I came across an issue today with a customer that has Microsoft Lync 2013 and Direct Access deployed into their organization. The fault that was experienced was as follows ”An employee on an external network such as home was able to do a 1 to 1 video call but as soon as the call was upgraded to a multi-party conference they were placed on hold or at times kicked out of the conference completely”
So, I went through a few things… trying it on another laptop, different user, same user etc. and I was unable to replicate the fault, so it appeared to be down to this particular persons laptop
but then we had faults logged saying others had noticed they could not do this (it appears that most people have just caught onto the multi-party conference band wagon and thought they would give it a go).

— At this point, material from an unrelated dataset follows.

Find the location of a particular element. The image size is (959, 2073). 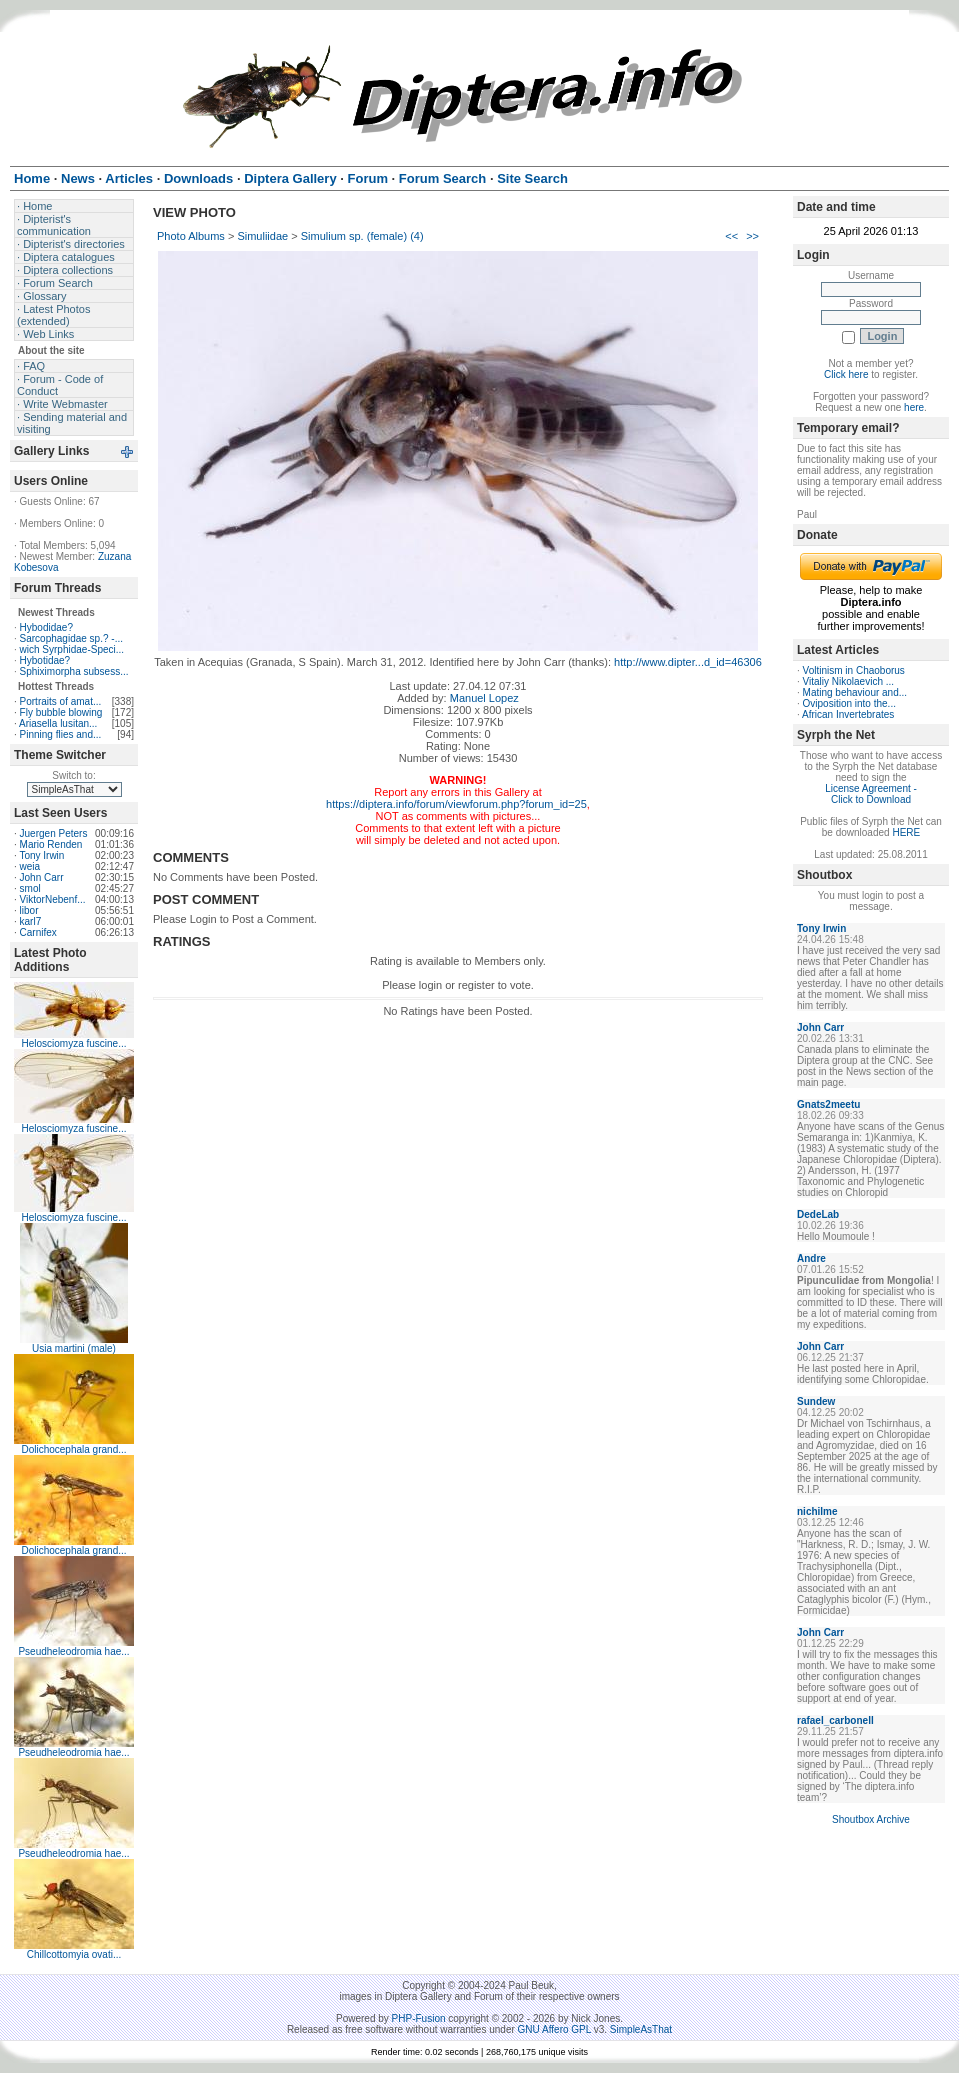 here is located at coordinates (914, 407).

Obviously at this point I needed to start doing some investigations. I noticed that Direct Access was on the client computer that was having this problem, so ticking the “Use Preferred Local DNS” as an option appeared to resolve the issue which straight away pointed out that the reason for the failures was because the traffic for the multi-party conference was attempting to do this over the Direct Access connection which wouldn’t be able to handle it I wouldn’t of thought (it at least wouldn’t be a great experience) and if I remember correctly from looking at Direct Access I don’t think it is supported at the moment
So, we found the temporary fix and that was to tick that box which would force the traffic to query external DNS and hit the Edge / Reverse Proxy and successfully work! Happy Days! But of course even though this may have fixed it, it would have also stopped the user from accessing applications/files on their local network using the local name.

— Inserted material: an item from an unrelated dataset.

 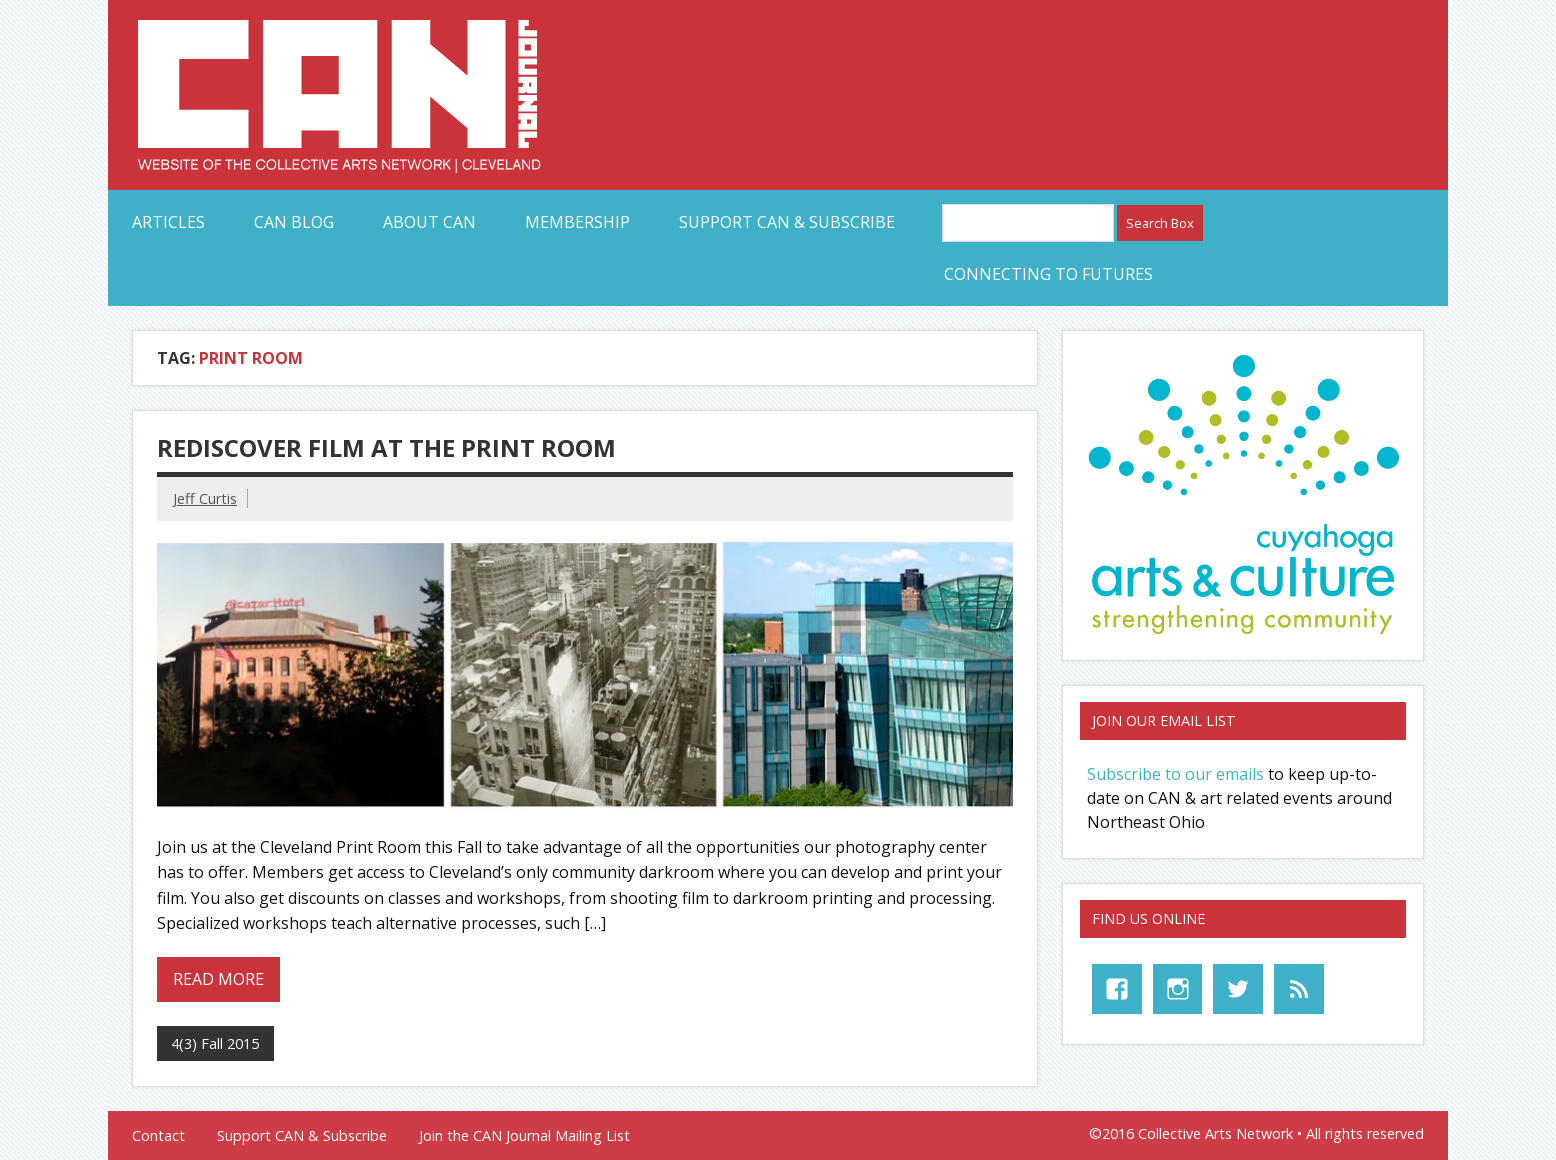 I want to click on Support CAN & Subscribe, so click(x=787, y=222).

Which lead to the following resolution:
You need to add the Lync Simple URLs that you have configured into the Exceptions List within Direct Access, so that if such URL is queried it uses the external devices local DNS as oppose to querying the internal DNS servers and in-turn sending such over the DA connection” As Direct Access gives the remote client access to both the internet directly, and internal services through the DA tunnel, it’s perfectly possible to access external and internal resources.
To configure this you can specify whether a given DNS name is resolved via the DNS server allocated from the ISP or via the DNS servers on the internal network. This is achieved using the Name Resolution Policy Table (NRPT) which is used to define which namespaces (domains) or DNS records should be resolved where.

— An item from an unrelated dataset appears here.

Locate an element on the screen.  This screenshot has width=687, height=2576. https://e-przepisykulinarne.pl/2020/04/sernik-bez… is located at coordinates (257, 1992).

This customer in particular had UAG and so the configuration was done in the following way:
1) Launch Microsoft Forefront Unified Access Gateway Management Console
2) Select Direct Access node on the left hand side
3) Under ‘Infrastructure Services’ select Edit
4) Click Next & Add the Lync Server Simple URLs into the DNS Suffix Exclude List (as per below image)
– Lync 2013 SIP Address
– Lync 2013 Web Services URL
– Lync 2013 Simple URLs
– Office Web Applications Server
Once you have done this then click on finish, and then click on ‘Apply Policy’ once that has completed then click on ‘Activate’
The new policy will then be pushed out to your clients and you should then be able to do Multi-Party Conferences Externally, and all Lync Traffic will utilize Edge Server & Reverse Proxy as you would if you never had Direct Access Client on your computer. Further Information can be found here:
I hope this helps, the procedure is very similar if you do not use UAG and you have manage Direct Access directly.